Erga masih acuh dengan kehadiran Ameeza. Bibirnya tak sedikit pun ada pergerakan untuk menjawab pertanyaan Ameeza. Lagi-lagi Erga mengabaikan Ameeza.

"Lo keluar dari Club Buku? Kenapa?" tanya Ameeza lagi. Untuk saat ini Ameeza memilih bersabar menghadapi Erga yang entah sejak kapan perilakunya menjadi sangat menyebalkan seperti ini.

Gerakan tangan Erga yang sedang menulis sempat terhenti. Namun, tidak lama kemudian kembali seperti biasanya. Erga masih enggan menjawab, seolah menganggap pertanyaan dari Ameeza tidak perlu jawaban.

Emosi Ameeza memuncak karena dua kali diabaikan. Belum lagi, Ameeza teringat akan kejadian menyebalkan tadi pagi di rooftop.

Kaki Ameeza menendang kursi yang diduduki Erga, hingga laki-laki itu terperanjat. "Lo main-main sama gue? Punya mulut buat apa sih? Pajangan?"
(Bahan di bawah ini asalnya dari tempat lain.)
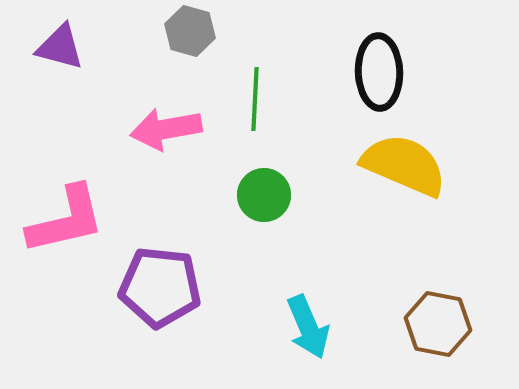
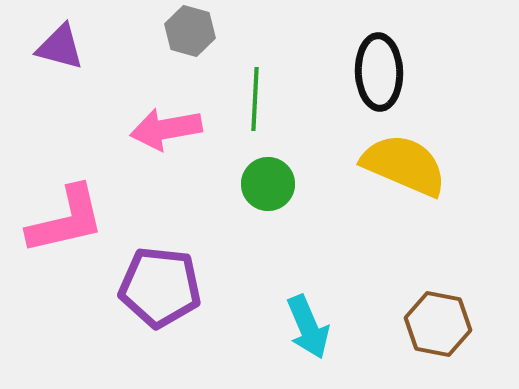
green circle: moved 4 px right, 11 px up
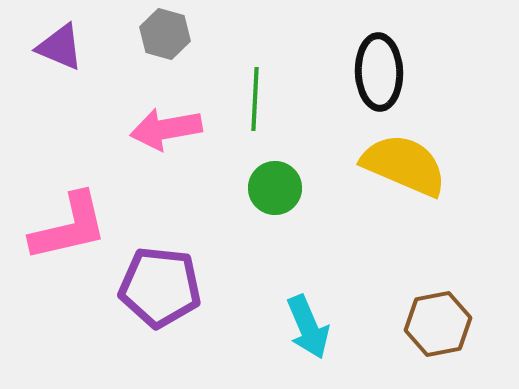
gray hexagon: moved 25 px left, 3 px down
purple triangle: rotated 8 degrees clockwise
green circle: moved 7 px right, 4 px down
pink L-shape: moved 3 px right, 7 px down
brown hexagon: rotated 22 degrees counterclockwise
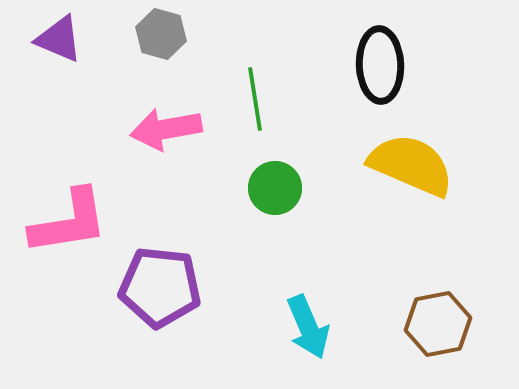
gray hexagon: moved 4 px left
purple triangle: moved 1 px left, 8 px up
black ellipse: moved 1 px right, 7 px up
green line: rotated 12 degrees counterclockwise
yellow semicircle: moved 7 px right
pink L-shape: moved 5 px up; rotated 4 degrees clockwise
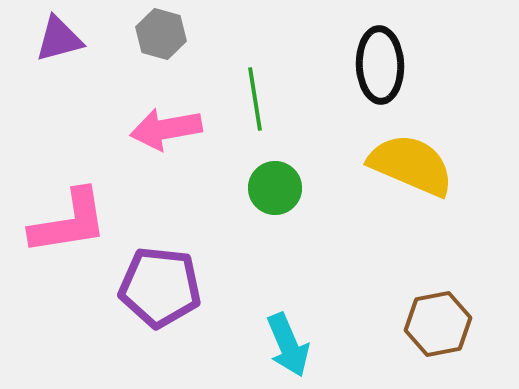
purple triangle: rotated 38 degrees counterclockwise
cyan arrow: moved 20 px left, 18 px down
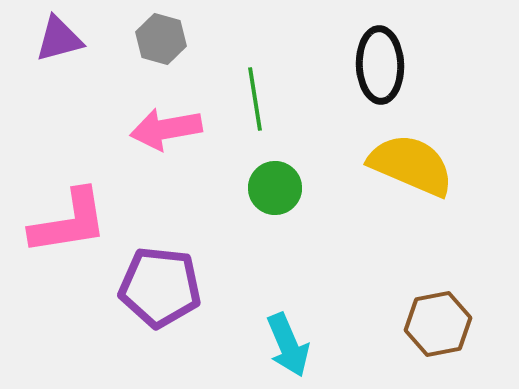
gray hexagon: moved 5 px down
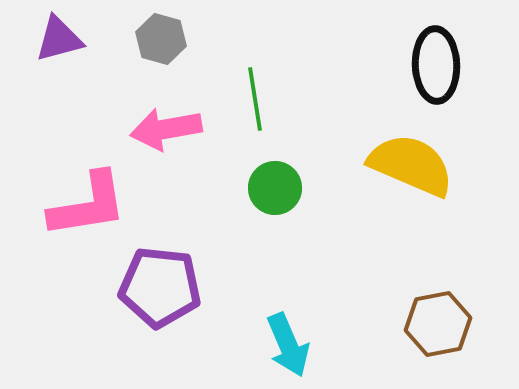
black ellipse: moved 56 px right
pink L-shape: moved 19 px right, 17 px up
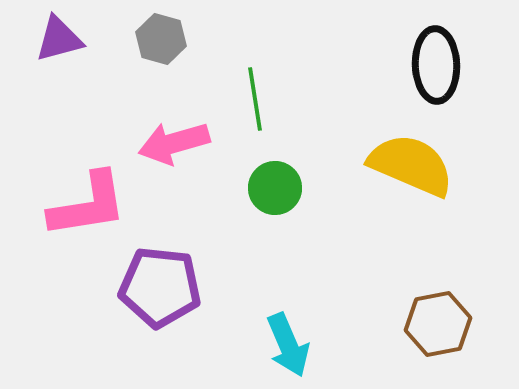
pink arrow: moved 8 px right, 14 px down; rotated 6 degrees counterclockwise
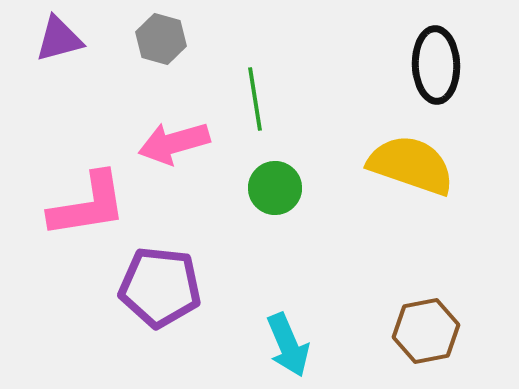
yellow semicircle: rotated 4 degrees counterclockwise
brown hexagon: moved 12 px left, 7 px down
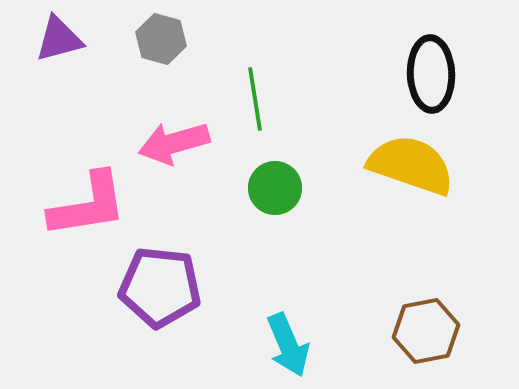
black ellipse: moved 5 px left, 9 px down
Erga masih bungkam dan hal itu semakin membuat Ameeza kesal. "Jangan salah faham dulu, ada hal yang mau gue omongin sama lo. Ini hal penting. Lo mau tahu 'kan alasan kenapa gue peduli sama lo?"
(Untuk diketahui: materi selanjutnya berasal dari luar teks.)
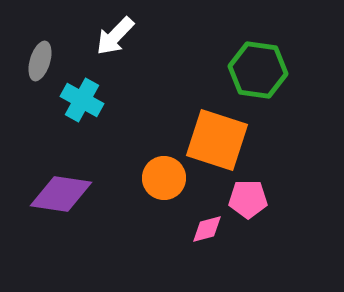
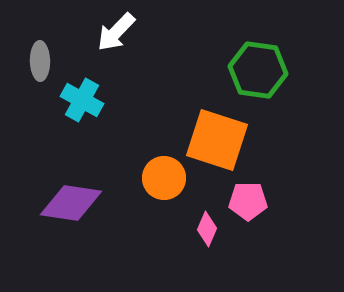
white arrow: moved 1 px right, 4 px up
gray ellipse: rotated 18 degrees counterclockwise
purple diamond: moved 10 px right, 9 px down
pink pentagon: moved 2 px down
pink diamond: rotated 52 degrees counterclockwise
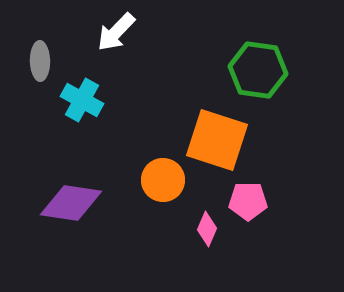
orange circle: moved 1 px left, 2 px down
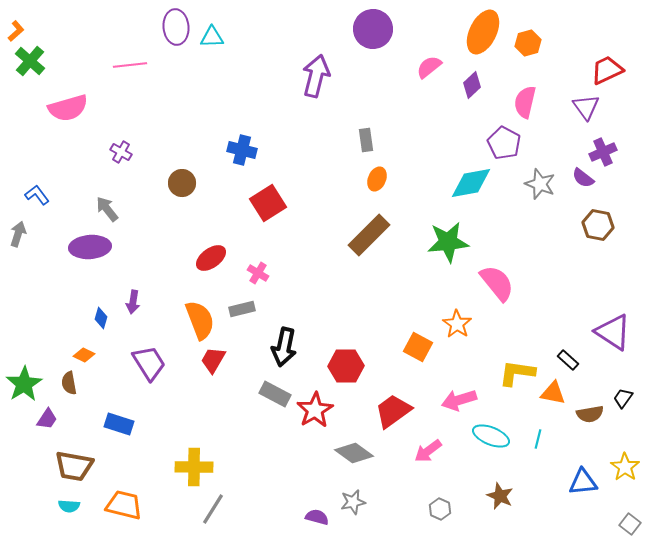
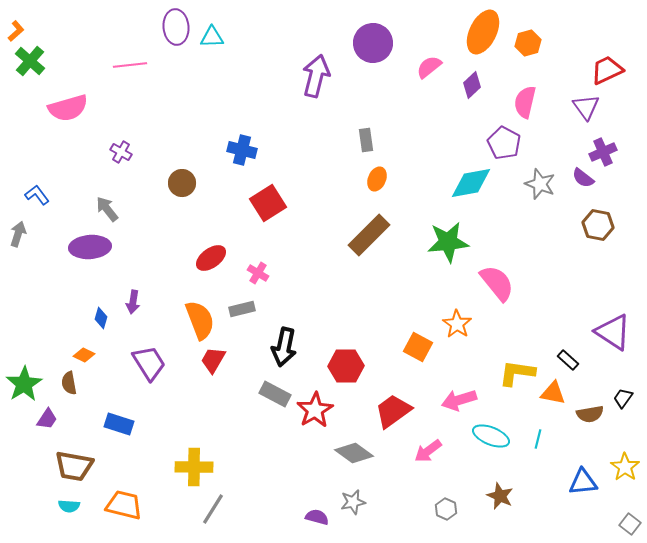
purple circle at (373, 29): moved 14 px down
gray hexagon at (440, 509): moved 6 px right
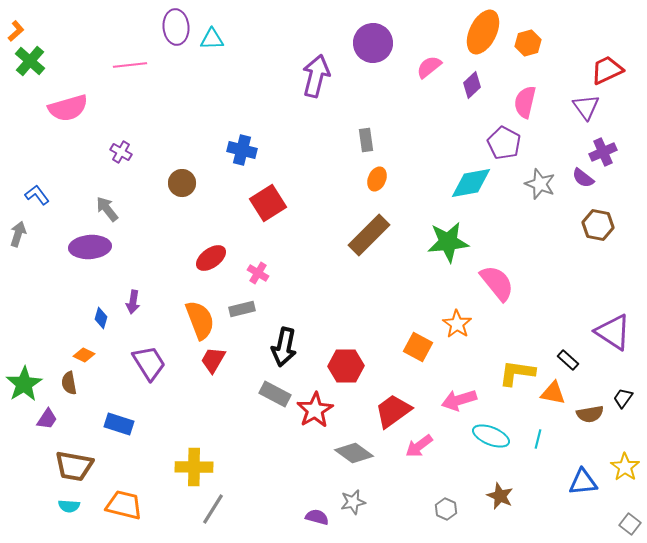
cyan triangle at (212, 37): moved 2 px down
pink arrow at (428, 451): moved 9 px left, 5 px up
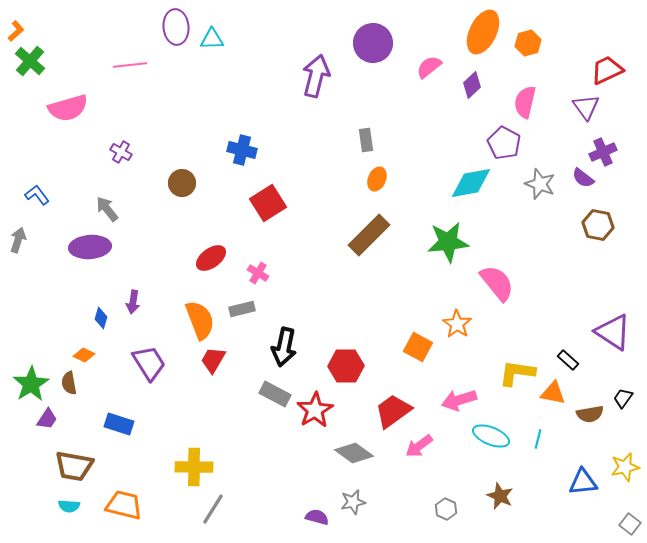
gray arrow at (18, 234): moved 6 px down
green star at (24, 384): moved 7 px right
yellow star at (625, 467): rotated 24 degrees clockwise
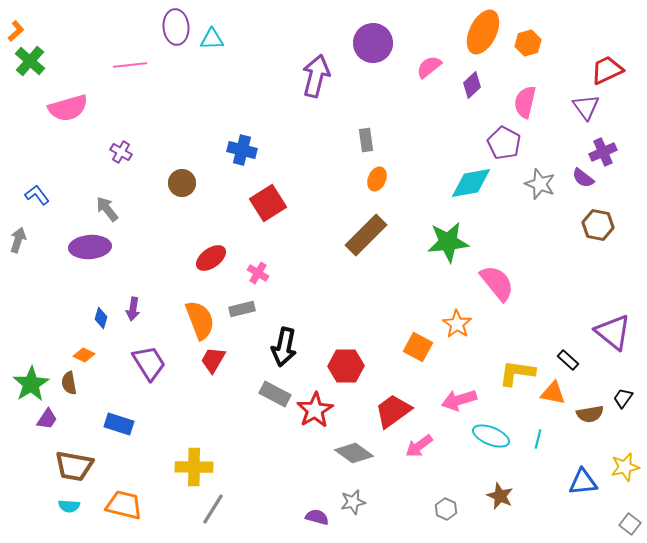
brown rectangle at (369, 235): moved 3 px left
purple arrow at (133, 302): moved 7 px down
purple triangle at (613, 332): rotated 6 degrees clockwise
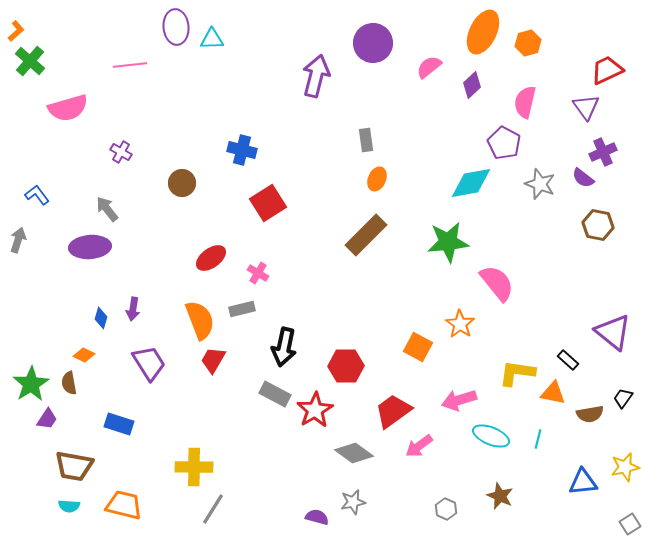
orange star at (457, 324): moved 3 px right
gray square at (630, 524): rotated 20 degrees clockwise
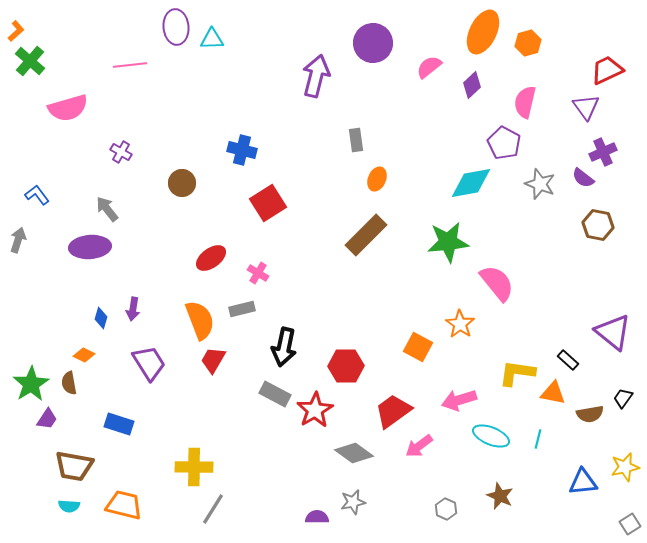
gray rectangle at (366, 140): moved 10 px left
purple semicircle at (317, 517): rotated 15 degrees counterclockwise
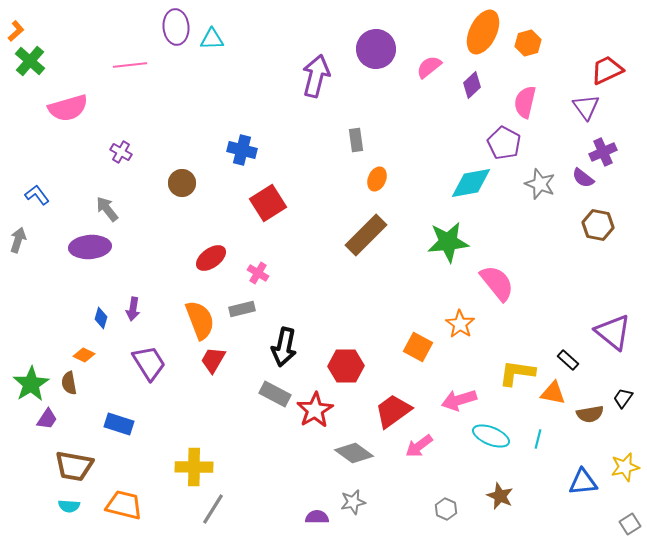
purple circle at (373, 43): moved 3 px right, 6 px down
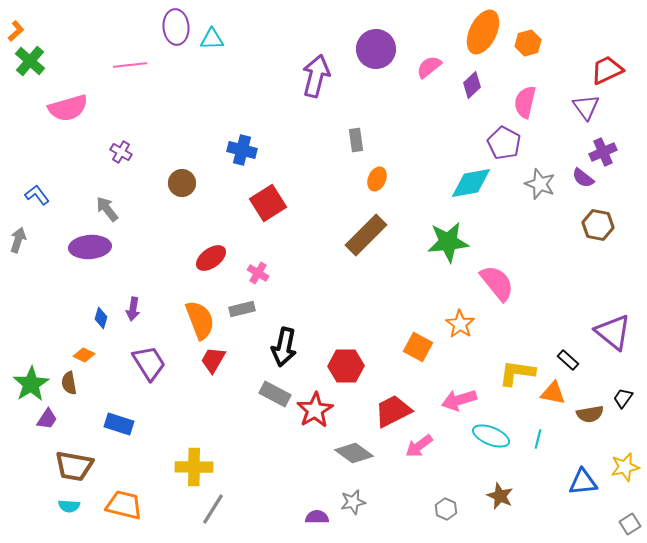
red trapezoid at (393, 411): rotated 9 degrees clockwise
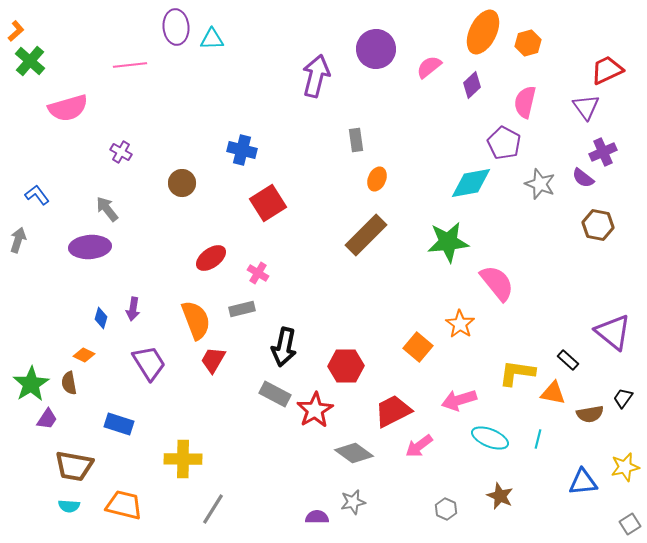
orange semicircle at (200, 320): moved 4 px left
orange square at (418, 347): rotated 12 degrees clockwise
cyan ellipse at (491, 436): moved 1 px left, 2 px down
yellow cross at (194, 467): moved 11 px left, 8 px up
Kepala Erga menoleh ke samping. Menatap Ameeza tepat. "Apa?"

"Sebelum itu gue mau tanya sesuatu. Kemarin-kemarin kenapa lo bisa ada di kamar mandi? Kenapa lo bisa luka-luka? Ada yang bully lo?" tanya Ameeza beruntun dan hal itu hanya Erga tanggapi dengan dengusan pelan.

"Gak tahu."

Ameeza berdecak. "Lo ngeselin juga, yah."

Tangan Ameeza beralih memijat pelipisnya untuk meredakan sejenak kepalanya yang terasa pusing. "Waktu di ruang eskul bulu tangkis, apa cuma perasaan gue aja lo kayak lagi kelelahan banget gitu. Ada masalah?"

"Lo salah lihat."

Ameeza mengangguk. "Satu lagi alasan apa yang buat lo keluar dari Club Buku?"

"Gak ada alasan."

Tanpa basa-basi lagi Ameeza segera duduk di bangkuannya. Tak lama setelah duduk bel pertanda istirahat pertama selesai terdengar nyaring.

"Gue masih gak percaya sama alasan lo Erga," gumam Ameeza pelan.